Imagine getting a haircut to rid split ends and let new hair grow. That’s more or less what Seneca has been doing this summer to renew about 52 acres of forested area at King Campus.

The project is part of a 20-year forestry plan with multiple goals: environmental protection, biological diversity, recreation, nature appreciation, education and preserving wildlife habitat. By selective harvesting in the forest, new tree growth is made possible.

Also known as a thinning operation, the work will create gaps in the canopy and promote regeneration of native species.

“Prescribed thinning of the forest will allow us to use the materials that are harvested and at the same time infill-plant with different native species next year,” said Rick Greenlaw, Facility Manager at King Campus. “While a lot of people may not be excited when they look at how much is cleared out, after a year the new forest will be in and in two years you won’t even recognize logging was done. This project is exciting because we’ll end up with a more diverse forest.”

Since 2017, about 41,000 seedlings of different native tree species have been planted to increase the forested area at King Campus by about 17 acres. The property features numerous hiking and biking tracks, including a section of the Oak Ridges Trail. The tracks have been closed due to the thinning operation, but a few hiking trails are scheduled to reopen in August.

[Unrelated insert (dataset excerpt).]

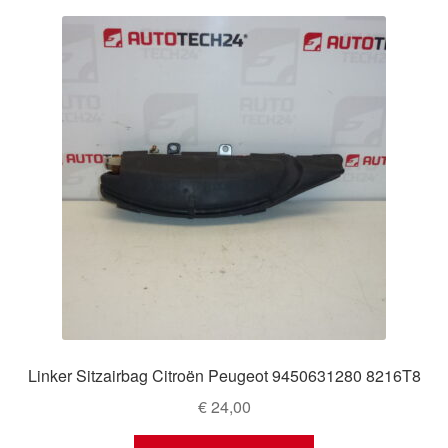
Linker Sitzairbag Citroën Peugeot 9450631280 8216T8
€
24,00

The Seneca woodlands before harvesting
Before harvesting: the Seneca woodlands contained about 36 tree species and more than 40 species of shrubs and herbaceous plants contributing to a high level of species richness. (Photo: Rick Greenlaw)
The Seneca woodlands after harvesting
After harvesting: over time the area converts to native mixed wood forests. (Photo: Rick Greenlaw)

Red pine lumber
Red pine pulp
Ash trees (production of fire wood and furniture lumber), spruce (production of structural lumber) and dark walnut, maple and oak (production of furniture lumber or veneer).
The logs that resulted from the thinning operation will go into different forestry products: red pine lumber to pressure-treated lumber, red pine pulp to cardboard and paper products, ash trees to fire wood and furniture lumber, spruce to structural lumber, and dark walnut, maple and oak to furniture lumber or veneer. Infill planting will be done by the Toronto and Region Conservation Authority in 2021. (Photos: Rick Greenlaw)

Hiking trail
About 43 per cent of the 703 acres at King Campus is forested. Many of the hiking trails are located within the forested areas and provide opportunities for nature appreciation and education. Maintaining the forest in a safe condition and maintaining an attractive, functioning trail system are important forestry management priorities.